Después le respondió:
- No vine por mi deliberación, sino porque una mujer, descendida del cielo,
me ha rogado que acompañe y ayude a éste. Pero ya que es tu voluntad que te
expliquemos más ampliamente cuál sea nuestra verdadera condición, la mía no
puede rehusarte nada. Éste no ha visto aún su última noche, pero por su locura
estuvo tan cerca de ello, que le quedaba poquísimo tiempo de vida. Así es que,
según he dicho, fui enviado a su encuentro para salvarle, y no había otro camino
más que este, por el cual me he aventurado. Hele dado a conocer todos los
réprobos, y ahora pretendo mostrarle aquellos espíritus que se purifican bajo tu
jurisdicción. Sería largo de referir el modo como le he traído hasta aquí; de lo alto
baja la virtud que me ayuda a conducirle para verte y oírte. Dígnate, pues, acoger
su llegada benignamente; va buscando la libertad, que es tan amada, como lo
sabe el que por ella desprecia la vida. Bien lo sabes tú, que por ella no te pareció
amarga la muerte en Utica, donde dejaste tu cuerpo, que tanto brillará en el gran
día. No han sido revocados por nosotros los eternos decretos; pues éste vive, y
Minos no me tiene en su poder, sino que pertenezco al círculo donde están los
castos ojos de tu Marcia, que parece rogarte aún, ¡oh santo corazón!, que la
tengas por compañera y por tuya. En nombre, pues, de su amor, accede a nuestra súplica, y déjanos ir por tus siete reinos; le manifestaré mi agradecimiento
hacia ti si permites que allá abajo se pronuncie tu nombre.
- Marcia fue tan agradable a mis ojos mientras pertenecí a la Tierra -dijo él
entonces-, que obtuvo de mí cuantas gracias quiso; ahora que habita a la otra
parte del mal río, no puedo ya conmoverme a causa de la ley que se me impuso
cuando salí fuera de mi cuerpo. Pero si una mujer del cielo te anima y te dirige,
según dices, no tienes necesidad de tan laudatorios juegos; me basta con que me
supliques en su nombre. Ve, pues, y haz que ése se ciña con un junco sin hojas,
y lávale el rostro de modo que quede borrada en él toda mancha; porque no
conviene que se presente con la vista ofuscada ante el primer ministro, que es de
los del Paraíso. Esa pequeña isla que ves allá abajo produce, en torno suyo y por
donde la combaten las olas, juncos en su tierra blanda y limosa. Ninguna clase de
plantas que eche hojas o que se endurezca puede existir ahí, porque le sería
imposible doblegarse a los embates de las olas. Después no volváis por esta
parte; el sol naciente os indicará el modo de encontrar la más fácil subida del
monte.
Al decir esto desapareció. Me levanté sin hablar, me coloqué junto a mi
Guía, y fijé en él los ojos. Entonces empezó a hablarme de este modo:
- Hijo mío, sigue mis pasos: volvamos atrás; porque esta llanura va
descendiendo siempre hasta su último límite.

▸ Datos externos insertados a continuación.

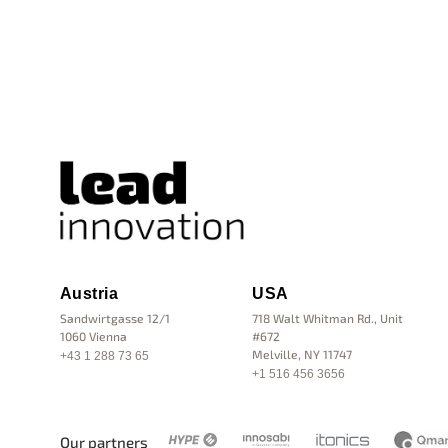
Austria
USA
Sandwirtgasse 12/1
718 Walt Whitman Rd., Unit
1060 Vienna
#672
Melville, NY 11747
+43 1 288 73 65
+1 516 456 3656
Our partners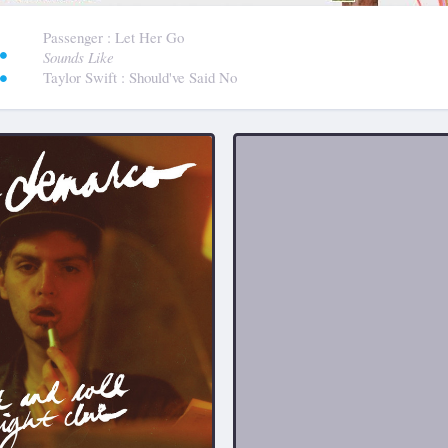
:
Passenger
: Let Her Go
Sounds Like
Taylor Swift
: Should've Said No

El alba vencía ya al aura matutina, que huía delante de ella, y desde lejos
pude distinguir las ondulaciones del mar. Íbamos por la llanura solitaria, como el
que busca la senda perdida, y cree caminar en vano hasta que logra encontrarla.

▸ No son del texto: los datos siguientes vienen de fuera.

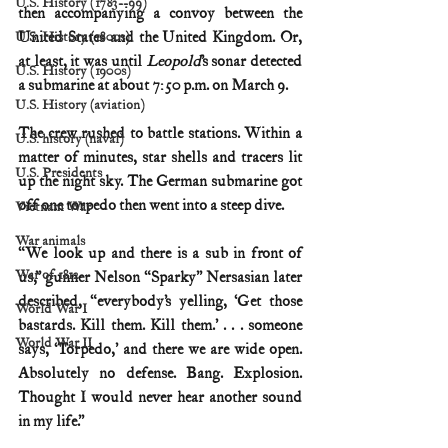
U.S. History (1783--99)
then accompanying a convoy between the 
United States and the United Kingdom. Or, 
U.S. History (1800s)
at least, it was until 
Leopold
’s sonar detected 
U.S. History (1900s)
a submarine at about 7:50 p.m. on March 9.
U.S. History (aviation)
The crew rushed to battle stations.
Within a 
U.S. history (naval)
matter of minutes, star shells and tracers lit 
U.S. Presidents
up the night sky. The German submarine got 
off one torpedo then went into a steep dive.
Vietnam War
War animals
“We look up and there is a sub in front of 
War of 1812
us,” gunner Nelson “Sparky” Nersasian later 
described, “everybody’s yelling, ‘Get those 
World War I
bastards. Kill them. Kill them.’ . . . someone 
World War II
says, ‘Torpedo,’ and there we are wide open. 
Absolutely no defense. Bang. Explosion. 
Thought I would never hear another sound 
in my life.”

Cuando llegamos a un sitio en que el rocío resiste al calor del sol, y protegido por
la sombra, se desvanece poco a poco, puso mi Maestro suavemente sus dos
manos abiertas sobre la fresca hierba; y yo, comprendiendo su intento, le
presenté mis mejillas cubiertas aún de lágrimas, y en las que por su mediación
apareció de nuevo el color de que las privó el Infierno.
Llegamos después a la playa desierta, que no vio nunca navegar por sus aguas a hombre alguno capaz de salir de ellas. Allí me hizo un cinturón, según la
voluntad del otro; y, ¡oh maravilla!, cuando arrancó la humilde planta, volvió otra a
renacer súbitamente en el mismo sitio de donde había arrancado aquélla.